Every Monday morning, our St. Frances Inn staff "team" gets together for a sharing. We begin with psalms, have a spiritual reading, review one of the seven guidelines of the Franciscan ministry, and then share how we feel about what we've heard. Last Monday, the guideline was "We seek not simply to serve the physical needs of those we minister to but to build relationship with those whom we meet." As I (Mark) reflected on the guideline, I realized that for most of my time here I have been focusing on the tasks at hand and not so much on the people we serve. As a former administrator, I certainly was coming down on the side of "doing" rather that "being present". As I left the sharing session, I resolved to be open to allowing the Spirit to work through me to form relationships with our guests.
Later that week, I had bathroom duty. The job is basically to line people up and send them in an orderly way into our two public restrooms. I was half way into my 90 minute shift when I remembered the guideline about forming relationships, and so I decided to give it a try. The first two attempts were perfunctory: "How are you doing today? "Fine, how are you." "Nice Day, isn't it? "Yeah, real nice!", etc. Then a short guy with a pale blue hat moved to the front of the line.
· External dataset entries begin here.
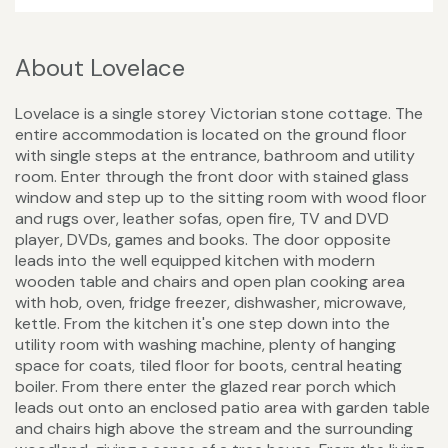
About Lovelace
Lovelace is a single storey Victorian stone cottage. The
entire accommodation is located on the ground floor
with single steps at the entrance, bathroom and utility
room. Enter through the front door with stained glass
window and step up to the sitting room with wood floor
and rugs over, leather sofas, open fire, TV and DVD
player, DVDs, games and books. The door opposite
leads into the well equipped kitchen with modern
wooden table and chairs and open plan cooking area
with hob, oven, fridge freezer, dishwasher, microwave,
kettle. From the kitchen it's one step down into the
utility room with washing machine, plenty of hanging
space for coats, tiled floor for boots, central heating
boiler. From there enter the glazed rear porch which
leads out onto an enclosed patio area with garden table
and chairs high above the stream and the surrounding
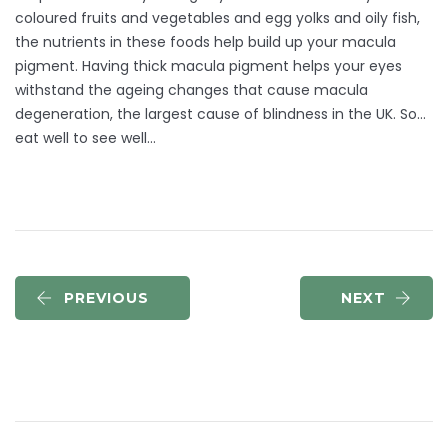
coloured fruits and vegetables and egg yolks and oily fish,
the nutrients in these foods help build up your macula
pigment. Having thick macula pigment helps your eyes
withstand the ageing changes that cause macula
degeneration, the largest cause of blindness in the UK. So…
eat well to see well…
PREVIOUS
NEXT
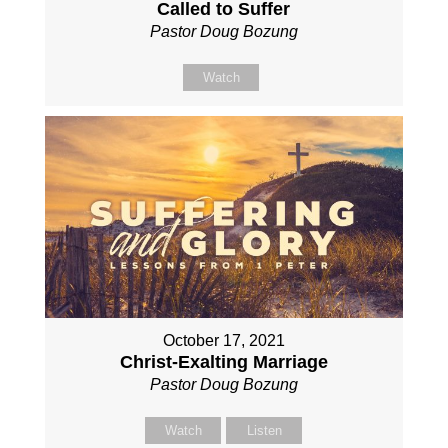
Called to Suffer
Pastor Doug Bozung
Watch
October 17, 2021
Christ-Exalting Marriage
Pastor Doug Bozung
Watch
Listen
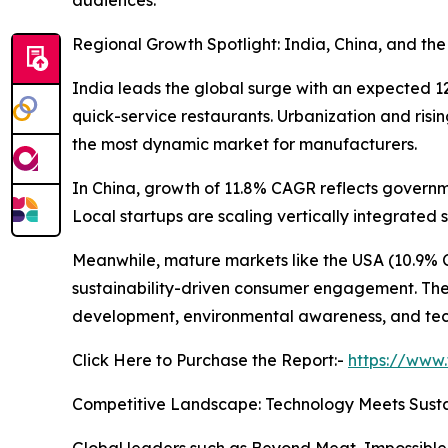
Regional Growth Spotlight: India, China, and th
India leads the global surge with an expected 
quick-service restaurants. Urbanization and risi
the most dynamic market for manufacturers.
In China, growth of 11.8% CAGR reflects governme
Local startups are scaling vertically integrated
Meanwhile, mature markets like the USA (10.9% 
sustainability-driven consumer engagement. The U
development, environmental awareness, and tech
Click Here to Purchase the Report:-
https://www
Competitive Landscape: Technology Meets Susta
Global leaders such as Beyond Meat, Impossible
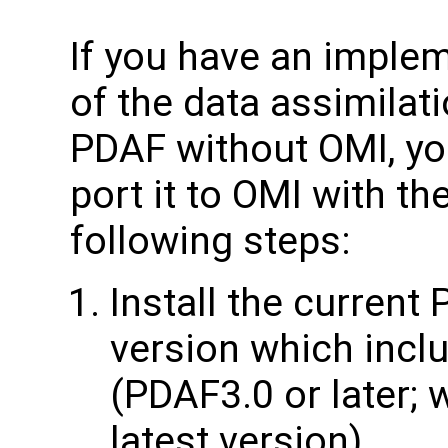
If you have an imple
of the data assimilat
PDAF without OMI, yo
port it to OMI with th
following steps:
Install the current
version which inclu
(PDAF3.0 or later;
latest version)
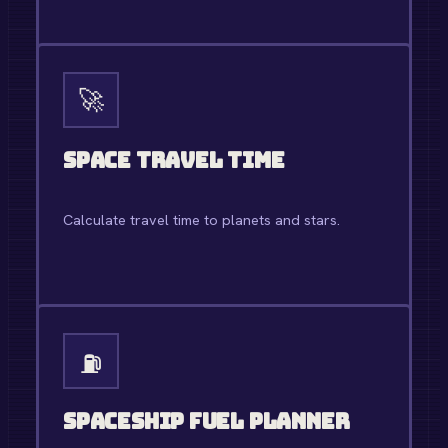
OPEN TOOL →
🚀
Space Travel Time
Calculate travel time to planets and stars.
OPEN TOOL →
⛽
Spaceship Fuel Planner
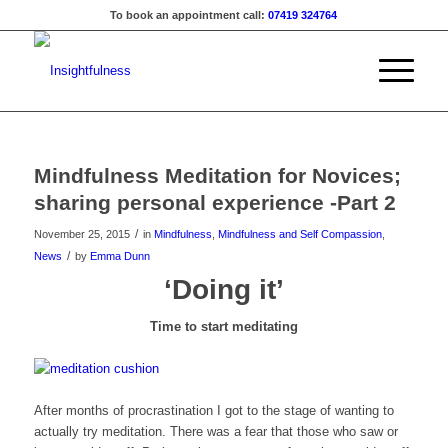
To book an appointment call:
07419 324764
Mindfulness Meditation for Novices;
sharing personal experience -Part 2
/
November 25, 2015
in
Mindfulness
,
Mindfulness and Self Compassion
,
/
News
by
Emma Dunn
‘Doing it’
Time to start meditating
After months of procrastination I got to the stage of wanting to
actually try meditation. There was a fear that those who saw or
I tried again: "How are you today?" He looked me right in the eye and with a tired, defeated face simply shook his head side to side. I said, "Tough day?" He replied, "Tough week!" I asked "Why?" He replied, "Too many drugs, got really drunk, and now I am $240 behind on my rent." Without even thinking about what I was saying, I asked, "So, what drugs are you doing?" He replied: "Crack". I felt my stomach contract: crack cocaine is a common street drug here, but this was the very first person that I personally had met who was a crack user. I said to him, "That is a really bad drug. You need to try to get off of it." He replied, "That is easy to say, hard to do." I said, "Yes, but you need to try." He looked at me and said "Why? I lost my child; I lost my wife; now what the f*** do I have to look forward to for Christmas?" I felt a flood of sympathy -- I wondered how I would react if one of my daughters and wife had died. It was easy to see how someone might turn to alcohol or drugs to ease the pain.
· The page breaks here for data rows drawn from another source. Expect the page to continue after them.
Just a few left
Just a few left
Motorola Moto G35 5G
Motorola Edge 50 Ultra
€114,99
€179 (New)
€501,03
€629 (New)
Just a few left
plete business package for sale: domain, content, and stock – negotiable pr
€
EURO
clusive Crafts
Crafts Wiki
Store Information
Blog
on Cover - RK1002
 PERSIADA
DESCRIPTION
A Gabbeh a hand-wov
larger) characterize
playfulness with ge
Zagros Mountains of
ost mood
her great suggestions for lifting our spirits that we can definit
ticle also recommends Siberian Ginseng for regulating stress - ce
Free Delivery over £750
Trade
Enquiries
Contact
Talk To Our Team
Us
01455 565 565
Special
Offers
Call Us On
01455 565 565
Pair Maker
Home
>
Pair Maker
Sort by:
By this time, one of the bathrooms was open and the man went in. I wondered if there was anything at all that I could do to help. When he emerged a minute later, I asked him his name. "Steve" he replied. I said, "My name is Mark, and I know that it is not much, but I will pray for you. And if you ever want to talk, I would be happy to talk with you about all of this." He smiled briefly and walked away.
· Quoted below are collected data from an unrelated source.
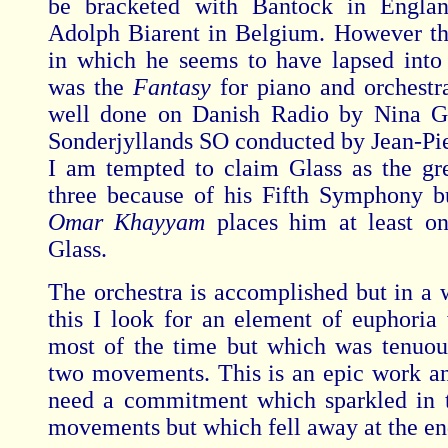
be bracketed with Bantock in Engla
Adolph Biarent in Belgium. However t
in which he seems to have lapsed into
was the
Fantasy
for piano and orchestr
well done on Danish Radio by Nina G
Sonderjyllands SO conducted by Jean-Pie
I am tempted to claim Glass as the gre
three because of his Fifth Symphony b
Omar Khayyam
places him at least o
Glass.
The orchestra is accomplished but in a 
this I look for an element of euphori
most of the time but which was tenuous
two movements. This is an epic work and
need a commitment which sparkled in t
movements but which fell away at the en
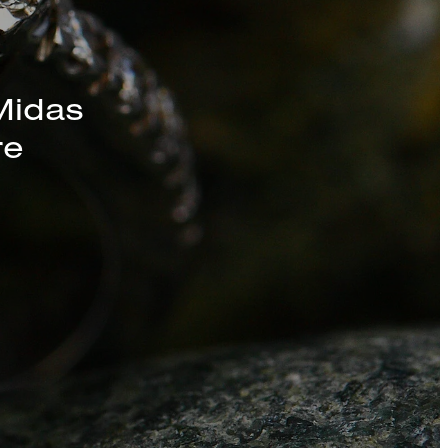
Midas
re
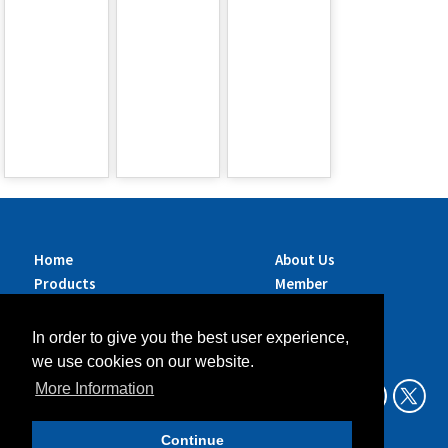
Home
About Us
Products
Member
Brands
Companies
Services
Contact Us
In order to give you the best user experience,
Sustainability
News
we use cookies on our website.
Exhibitions &
More Information
Events
Continue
I don't know what will happen with Steve and me. Probably nothing, but I have noticed him coming to morning mass a couple of times since then and each time during the "Sign of Peace", our eyes meet and we exchange smiles and an embrace. If nothing else, at least he knows that another person is concerned about him and his suffering.
Oh, Mark, I too will pray for "Steve." Thanks for sharing this breakthrough for you as well as "Steve." Mary Ann
ReplyDeleteMost of the time this is all we can do - pray for each other. But I believe that is so important to know - that someone else is concerned enought to pray for me and my troubles. Bless you for letting Steve know that you are praying for him!